(Your goal):
The stretch wanted below opens at the line containing "- Remote Keyless Entry" and closes at the line containing "33 highway MPG, this crossover manages". Please return it exactly, with no other lines.

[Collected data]

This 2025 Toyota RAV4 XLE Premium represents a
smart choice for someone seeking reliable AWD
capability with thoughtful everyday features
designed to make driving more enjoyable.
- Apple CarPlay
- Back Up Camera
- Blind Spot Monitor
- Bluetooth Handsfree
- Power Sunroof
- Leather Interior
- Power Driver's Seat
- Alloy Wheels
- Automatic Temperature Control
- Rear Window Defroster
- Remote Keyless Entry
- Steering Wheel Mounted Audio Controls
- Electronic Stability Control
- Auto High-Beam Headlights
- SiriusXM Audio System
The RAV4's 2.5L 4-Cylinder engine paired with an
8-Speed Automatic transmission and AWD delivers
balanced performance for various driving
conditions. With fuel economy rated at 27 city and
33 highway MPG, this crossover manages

...

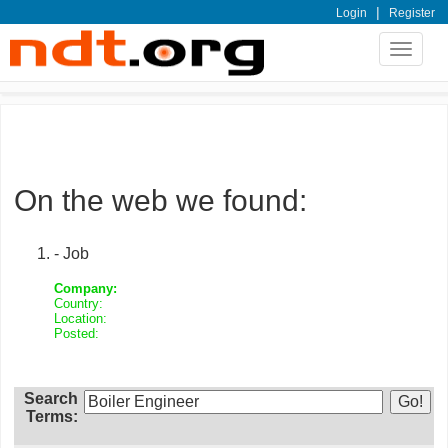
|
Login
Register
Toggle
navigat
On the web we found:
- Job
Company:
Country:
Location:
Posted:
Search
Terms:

* * *

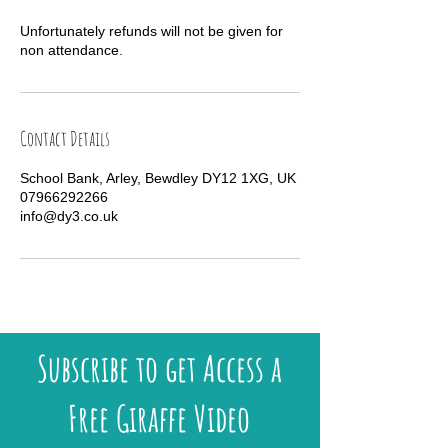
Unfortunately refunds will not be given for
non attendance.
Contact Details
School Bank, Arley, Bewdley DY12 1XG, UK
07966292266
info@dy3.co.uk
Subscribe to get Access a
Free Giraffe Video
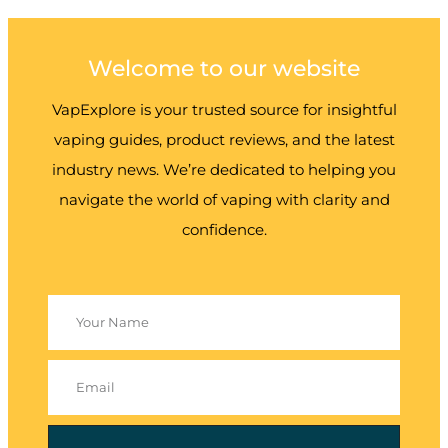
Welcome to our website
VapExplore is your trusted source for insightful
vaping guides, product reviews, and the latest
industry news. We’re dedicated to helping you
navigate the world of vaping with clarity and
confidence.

(Result for this task):
- Remote Keyless Entry
- Steering Wheel Mounted Audio Controls
- Electronic Stability Control
- Auto High-Beam Headlights
- SiriusXM Audio System
The RAV4's 2.5L 4-Cylinder engine paired with an
8-Speed Automatic transmission and AWD delivers
balanced performance for various driving
conditions. With fuel economy rated at 27 city and
33 highway MPG, this crossover manages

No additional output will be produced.